While in Northern Ireland I saw first-hand how the case of Michaella McCollum Connolly from the County Tyrone town of Dungannon has unfolded.

For the first few days that I was back in Ulster her face was all over the local papers and news bulletins – as a missing person.

The 20-year-old had disappeared from Ibiza where she had been working as a nightclub hostess and her worried family were trying to track her down.

Being a pessimist, I assumed in those first few days that the story would shortly come to a tragic conclusion.

But a few days in, she turned up, in a most unexpected place.

Along with another 20-year-old, Melissa Reid from Glasgow, she had been arrested in Peru.

The pair were found with £1.5m of cocaine in their luggage as they attempted to board a flight to Spain.

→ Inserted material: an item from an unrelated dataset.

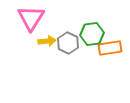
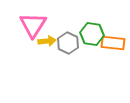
pink triangle: moved 2 px right, 7 px down
green hexagon: rotated 15 degrees clockwise
orange rectangle: moved 3 px right, 5 px up; rotated 15 degrees clockwise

They are currently in a Peruvian jail awaiting trial for drug smuggling. According to reports, the women claim they were forced at gunpoint to take the cocaine in their luggage.

Their guilt or innocence will be decided by a court, not by me.

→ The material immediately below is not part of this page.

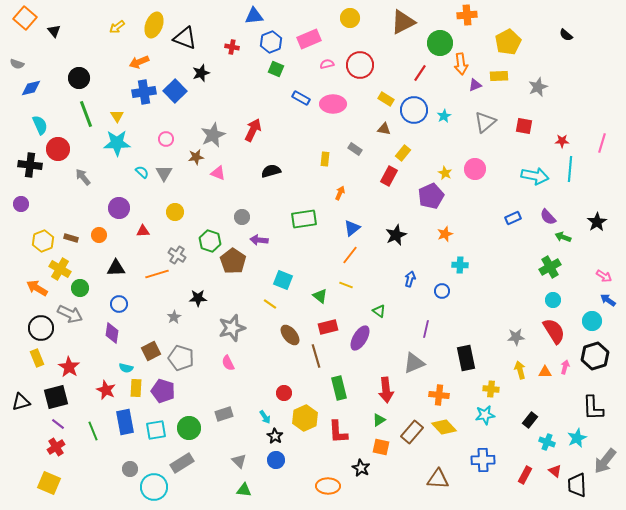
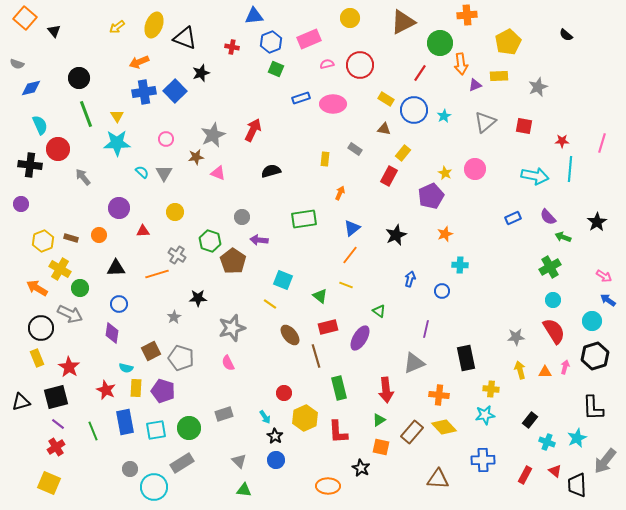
blue rectangle at (301, 98): rotated 48 degrees counterclockwise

But regardless of the truth of what actually happened, there have been aspects of the reporting of this case which I’ve found very disturbing.

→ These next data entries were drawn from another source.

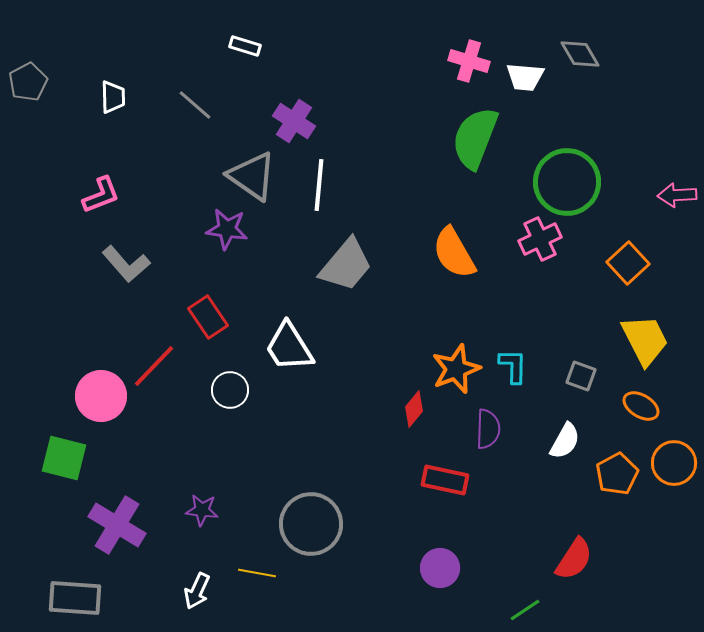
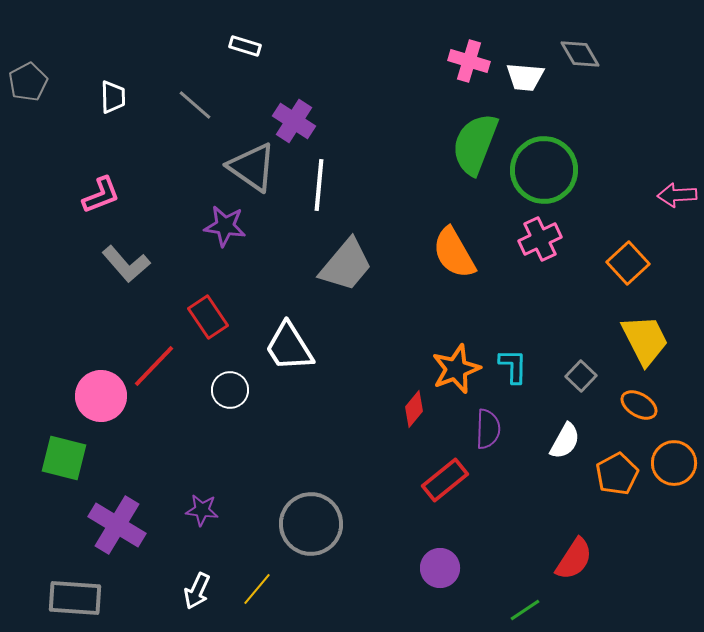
green semicircle at (475, 138): moved 6 px down
gray triangle at (252, 176): moved 9 px up
green circle at (567, 182): moved 23 px left, 12 px up
purple star at (227, 229): moved 2 px left, 3 px up
gray square at (581, 376): rotated 24 degrees clockwise
orange ellipse at (641, 406): moved 2 px left, 1 px up
red rectangle at (445, 480): rotated 51 degrees counterclockwise
yellow line at (257, 573): moved 16 px down; rotated 60 degrees counterclockwise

The first thing which has troubled me is the way that nearly all Irish and British news outlets have referred to the two accused as “the girls”.

In point of fact, at 20 years of age, they are no longer girls, they are young women. To constantly refer to them as if they were children suggests a strong bias in favour of the accused.

If they are constantly infantilised in this way it is easier to believe that they are guilty of nothing more sinister than childish naivety.

The second thing that disturbs me about the reporting of this case is the fact that the two women are frequently referred to as “Michaella” and “Melissa”.

Friendly, first-name terms for these poor “girls”, trapped in a prison so far from home.

Many news outlets, the Examiner included, routinely refer to anyone who has been charged with an offence by their surname only. The courtesy of the courtesy titles “Mr” “Mrs” or “Ms” is only restored if the person’s name is cleared.

Strictly speaking, the two women should be called by their surnames only until such time as the charges against them are dropped or they are found not guilty. But despite this, you rarely see the pair referred to in print as “McCollum Connolly” and “Reid”.

But the most worrying aspect of the reporting of this case is the focus on the conditions in the prison in which the two women are being held.

Many trees have given their lives in the last few weeks so we can learn of the “ordeal” which the accused pair are going through in Lima.

The Daily Mail, as ever, led the way, informing us that the prison the two women are being held in is a “hellhole”. However, the paper assured us this was nothing compared with the “notorious” jail which awaits them should they be convicted, where HIV and TB are rife among the 1,000 women crammed into a building designed to hold only a quarter of that number.

If the two women are indeed being kept in inhumane conditions then I feel sorry for them – but only as sorry as I feel for all their fellow inmates. If the prisons conditions in Peru aren’t good enough for two Europeans, then they’re not good enough for anyone else either.

Perhaps the Mail regularly runs features on the inhumanity of Latin American prisons. But I doubt it.

It’s only when “girls” like “Michaella” and “Melissa” find themselves behind bars that we start to learn about the “hellholes” which await those who fall foul of the law in the developing world.